The Chattanoogan reported, however, that she was still carrying her personal firearm. That is just one of the exceptions the city appears to have made for Captain Snyder when their internal rules and regulations says each officer is issued a service weapon and must carry that weapon when on duty. Chattanooga City Councilman Leamon Pierce is one of the few apparently not afraid to speak up and question Snyder or the Chief. Pierce opined, "You got to deal with what the perception is, she has a problem no doubt it's a medical problem. I wouldn't want to be around her, in her presence when she has another reaction.

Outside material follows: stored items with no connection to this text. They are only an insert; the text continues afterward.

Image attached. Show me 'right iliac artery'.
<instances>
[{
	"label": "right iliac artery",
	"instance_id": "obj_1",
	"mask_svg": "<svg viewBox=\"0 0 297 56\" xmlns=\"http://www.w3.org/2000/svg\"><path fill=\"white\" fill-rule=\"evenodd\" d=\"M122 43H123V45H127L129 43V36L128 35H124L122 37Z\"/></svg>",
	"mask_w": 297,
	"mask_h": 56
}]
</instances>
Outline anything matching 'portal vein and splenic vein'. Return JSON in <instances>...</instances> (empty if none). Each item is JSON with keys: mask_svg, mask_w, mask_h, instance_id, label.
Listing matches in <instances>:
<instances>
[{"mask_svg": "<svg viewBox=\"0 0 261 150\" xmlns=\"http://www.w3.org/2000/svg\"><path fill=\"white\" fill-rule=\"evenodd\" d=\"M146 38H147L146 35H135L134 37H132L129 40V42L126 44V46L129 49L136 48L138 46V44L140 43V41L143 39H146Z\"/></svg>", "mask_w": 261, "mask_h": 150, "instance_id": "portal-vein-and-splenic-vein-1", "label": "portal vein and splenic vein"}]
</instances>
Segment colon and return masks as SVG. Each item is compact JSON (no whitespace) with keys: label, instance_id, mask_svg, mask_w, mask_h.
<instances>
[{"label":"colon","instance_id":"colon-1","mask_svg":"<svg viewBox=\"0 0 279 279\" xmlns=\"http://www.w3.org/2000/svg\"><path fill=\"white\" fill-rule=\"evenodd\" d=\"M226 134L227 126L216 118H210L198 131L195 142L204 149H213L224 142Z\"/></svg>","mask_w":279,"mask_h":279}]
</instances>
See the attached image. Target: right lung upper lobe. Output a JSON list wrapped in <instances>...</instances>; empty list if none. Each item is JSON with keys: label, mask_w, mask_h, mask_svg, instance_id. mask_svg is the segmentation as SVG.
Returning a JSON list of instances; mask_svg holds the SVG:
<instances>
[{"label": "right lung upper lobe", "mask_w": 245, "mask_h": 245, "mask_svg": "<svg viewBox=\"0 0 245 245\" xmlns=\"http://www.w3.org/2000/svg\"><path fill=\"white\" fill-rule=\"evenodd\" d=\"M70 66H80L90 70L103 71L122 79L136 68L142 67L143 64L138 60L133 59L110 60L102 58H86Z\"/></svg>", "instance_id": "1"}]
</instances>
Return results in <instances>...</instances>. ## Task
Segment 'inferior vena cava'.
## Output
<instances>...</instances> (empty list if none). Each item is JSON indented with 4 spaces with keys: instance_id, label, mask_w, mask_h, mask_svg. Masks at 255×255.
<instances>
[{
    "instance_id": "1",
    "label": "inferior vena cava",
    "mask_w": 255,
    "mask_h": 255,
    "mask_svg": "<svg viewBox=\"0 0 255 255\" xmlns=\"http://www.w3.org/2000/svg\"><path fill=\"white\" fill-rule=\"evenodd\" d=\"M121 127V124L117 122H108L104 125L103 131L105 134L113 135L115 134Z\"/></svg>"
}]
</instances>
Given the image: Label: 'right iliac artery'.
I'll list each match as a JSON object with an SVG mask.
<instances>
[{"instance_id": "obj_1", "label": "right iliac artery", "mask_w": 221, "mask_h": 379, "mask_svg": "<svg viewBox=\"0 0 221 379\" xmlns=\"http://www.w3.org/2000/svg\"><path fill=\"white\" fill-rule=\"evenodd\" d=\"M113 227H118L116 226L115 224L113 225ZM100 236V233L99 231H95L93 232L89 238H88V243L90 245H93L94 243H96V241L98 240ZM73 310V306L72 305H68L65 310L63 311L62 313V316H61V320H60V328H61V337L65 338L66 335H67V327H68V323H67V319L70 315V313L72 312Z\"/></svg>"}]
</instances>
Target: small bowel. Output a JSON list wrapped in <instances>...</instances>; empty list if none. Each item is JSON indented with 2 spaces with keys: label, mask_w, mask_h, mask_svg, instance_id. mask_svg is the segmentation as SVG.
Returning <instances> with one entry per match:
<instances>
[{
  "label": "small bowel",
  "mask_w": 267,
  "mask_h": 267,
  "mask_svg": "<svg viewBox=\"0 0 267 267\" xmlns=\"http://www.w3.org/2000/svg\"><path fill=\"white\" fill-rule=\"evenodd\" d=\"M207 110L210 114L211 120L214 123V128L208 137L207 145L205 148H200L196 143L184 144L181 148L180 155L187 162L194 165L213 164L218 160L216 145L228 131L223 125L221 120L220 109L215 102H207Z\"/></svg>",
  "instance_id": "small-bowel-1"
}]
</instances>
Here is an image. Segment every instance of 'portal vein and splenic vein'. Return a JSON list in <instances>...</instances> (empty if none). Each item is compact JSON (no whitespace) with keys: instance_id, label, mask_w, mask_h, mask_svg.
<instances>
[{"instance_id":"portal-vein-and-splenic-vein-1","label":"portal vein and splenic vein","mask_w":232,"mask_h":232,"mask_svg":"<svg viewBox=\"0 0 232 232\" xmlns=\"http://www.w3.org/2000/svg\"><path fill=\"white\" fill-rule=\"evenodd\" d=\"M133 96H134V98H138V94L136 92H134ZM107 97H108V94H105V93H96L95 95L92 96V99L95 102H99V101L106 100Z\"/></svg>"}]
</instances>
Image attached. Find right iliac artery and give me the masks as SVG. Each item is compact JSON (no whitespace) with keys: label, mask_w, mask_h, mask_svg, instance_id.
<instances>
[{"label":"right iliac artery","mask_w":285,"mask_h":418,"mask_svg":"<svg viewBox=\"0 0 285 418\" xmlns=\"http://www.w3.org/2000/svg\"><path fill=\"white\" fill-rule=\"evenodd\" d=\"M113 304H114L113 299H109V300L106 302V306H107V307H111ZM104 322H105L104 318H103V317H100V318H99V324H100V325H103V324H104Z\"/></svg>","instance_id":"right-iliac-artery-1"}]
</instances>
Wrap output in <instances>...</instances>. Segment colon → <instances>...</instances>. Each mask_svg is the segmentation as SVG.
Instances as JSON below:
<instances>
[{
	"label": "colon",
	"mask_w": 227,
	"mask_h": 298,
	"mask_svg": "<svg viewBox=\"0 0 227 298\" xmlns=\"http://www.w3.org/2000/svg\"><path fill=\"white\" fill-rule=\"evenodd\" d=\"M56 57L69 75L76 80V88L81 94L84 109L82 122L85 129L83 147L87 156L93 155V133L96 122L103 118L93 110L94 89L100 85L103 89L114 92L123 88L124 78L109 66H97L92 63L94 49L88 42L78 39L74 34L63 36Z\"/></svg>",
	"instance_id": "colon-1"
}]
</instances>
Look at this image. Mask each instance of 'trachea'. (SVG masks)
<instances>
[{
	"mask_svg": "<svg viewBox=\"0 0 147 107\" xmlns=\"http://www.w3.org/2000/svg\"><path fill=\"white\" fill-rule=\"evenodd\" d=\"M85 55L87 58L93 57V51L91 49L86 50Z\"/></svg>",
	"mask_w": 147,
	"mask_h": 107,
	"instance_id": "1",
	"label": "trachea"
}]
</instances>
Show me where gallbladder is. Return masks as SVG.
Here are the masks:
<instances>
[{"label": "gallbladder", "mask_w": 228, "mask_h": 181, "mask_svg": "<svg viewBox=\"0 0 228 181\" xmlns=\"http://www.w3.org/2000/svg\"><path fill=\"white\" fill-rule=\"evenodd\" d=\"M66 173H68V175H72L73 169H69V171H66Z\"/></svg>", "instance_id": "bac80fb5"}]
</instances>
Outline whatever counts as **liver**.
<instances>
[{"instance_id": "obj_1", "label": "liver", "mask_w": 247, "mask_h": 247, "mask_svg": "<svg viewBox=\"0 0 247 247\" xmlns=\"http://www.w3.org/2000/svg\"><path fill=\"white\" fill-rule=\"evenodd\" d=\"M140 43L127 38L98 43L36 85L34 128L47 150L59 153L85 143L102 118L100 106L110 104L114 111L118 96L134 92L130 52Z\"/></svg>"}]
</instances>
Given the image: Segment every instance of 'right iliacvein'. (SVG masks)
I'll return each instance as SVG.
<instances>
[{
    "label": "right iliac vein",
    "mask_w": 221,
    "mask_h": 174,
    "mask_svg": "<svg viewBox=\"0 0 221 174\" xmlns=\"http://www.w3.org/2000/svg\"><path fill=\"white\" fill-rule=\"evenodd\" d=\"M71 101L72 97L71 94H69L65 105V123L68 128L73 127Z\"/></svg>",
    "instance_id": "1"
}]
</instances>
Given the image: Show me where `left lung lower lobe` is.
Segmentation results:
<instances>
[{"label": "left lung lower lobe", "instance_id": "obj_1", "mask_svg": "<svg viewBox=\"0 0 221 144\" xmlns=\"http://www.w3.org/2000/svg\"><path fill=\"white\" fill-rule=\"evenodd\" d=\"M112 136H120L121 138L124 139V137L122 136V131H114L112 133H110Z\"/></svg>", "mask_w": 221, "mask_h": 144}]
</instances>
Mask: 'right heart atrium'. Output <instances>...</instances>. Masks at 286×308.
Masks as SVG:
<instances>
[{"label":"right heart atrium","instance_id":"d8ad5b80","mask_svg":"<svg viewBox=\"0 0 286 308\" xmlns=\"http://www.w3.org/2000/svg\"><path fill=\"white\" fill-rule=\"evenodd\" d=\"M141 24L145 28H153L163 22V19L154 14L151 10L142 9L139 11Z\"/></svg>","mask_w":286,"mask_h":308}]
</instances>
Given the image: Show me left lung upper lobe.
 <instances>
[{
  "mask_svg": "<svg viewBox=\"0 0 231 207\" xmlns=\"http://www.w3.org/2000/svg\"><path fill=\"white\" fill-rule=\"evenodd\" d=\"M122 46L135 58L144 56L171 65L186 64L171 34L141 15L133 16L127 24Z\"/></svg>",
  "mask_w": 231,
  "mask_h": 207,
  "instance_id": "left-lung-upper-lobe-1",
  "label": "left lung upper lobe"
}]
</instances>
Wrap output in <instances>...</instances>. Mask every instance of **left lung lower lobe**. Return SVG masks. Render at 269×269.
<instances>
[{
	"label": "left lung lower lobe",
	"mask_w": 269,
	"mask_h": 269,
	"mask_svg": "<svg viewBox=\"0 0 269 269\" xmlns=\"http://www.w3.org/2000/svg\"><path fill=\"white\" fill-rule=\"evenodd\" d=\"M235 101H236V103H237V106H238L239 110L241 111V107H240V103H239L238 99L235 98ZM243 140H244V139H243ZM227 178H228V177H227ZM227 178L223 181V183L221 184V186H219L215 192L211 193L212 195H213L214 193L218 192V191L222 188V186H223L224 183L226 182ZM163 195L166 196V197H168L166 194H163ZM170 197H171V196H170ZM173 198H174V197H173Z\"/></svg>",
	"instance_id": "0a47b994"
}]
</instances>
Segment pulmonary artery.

" He went on to say what some officers have intimated to the Tennessee Mountain Man - that some of her fellow police officers are leary and fearful of her. There are those current and retired police officers who tell the Tennessee Mountain Man that they have good reason to walk lightly around Captain Snyder. They maintain that Cooper had little choice but to appoint her an assistant police chief and now has no choice but to defend and protect her to the best of his ability. Names the Tennessee Mountain Man has not heard in legal and law enforcement circles in 20 years are popping up again. Names like Ralph Cothran, Al Coker, Johnny Wright, and others - even a former madam and drug dealer are surfacing and fueling the rumor mill. Chief Cooper challenged the press at his news conference, "Tell me something she's done wrong? You can't because she hasn't." He continued, "She hasn't harmed anyone, threatened to harm anyone, or put anybody in any type of danger." According to public records, it all started in January of 2007 when Snyder was found unconscious in her Red Bank (A Chattanooga Bedroom Community) home after she failed to show up for an appointment. She was "sick", i. "passed out" and had to be hospitalized. Drawing on his experience and career as a former intelligence operative, CID Agent, and civilian police officer the Computer Man suspects the roots of Captain Snyder's problems run much deeper and farther into the past. In September, 2007, she did not show up for work which sparked a search in Marion County, Tennessee. When finally found after costing the city, the state and two counties untold thousands of dollars, she was "sick" and had to be hospitalized. A few weeks ago Snyder “appeared to be under the influence of alcohol and drugs” at the Town Center Mall, in Cobb County, Georgia at 3 p. on Thursday, Feb. 7, 2008 according to an incident report from the Cobb County Department of Public Safety where she produced a weapon when an officer asked for some identification. A confrontation ensued. Captain Snyder was "sick" again.
An ambulance had to be summoned with several Chattanooga Police Staff to escort her back to Chattanooga, and, of course, once again she required hospital care before returning to duty.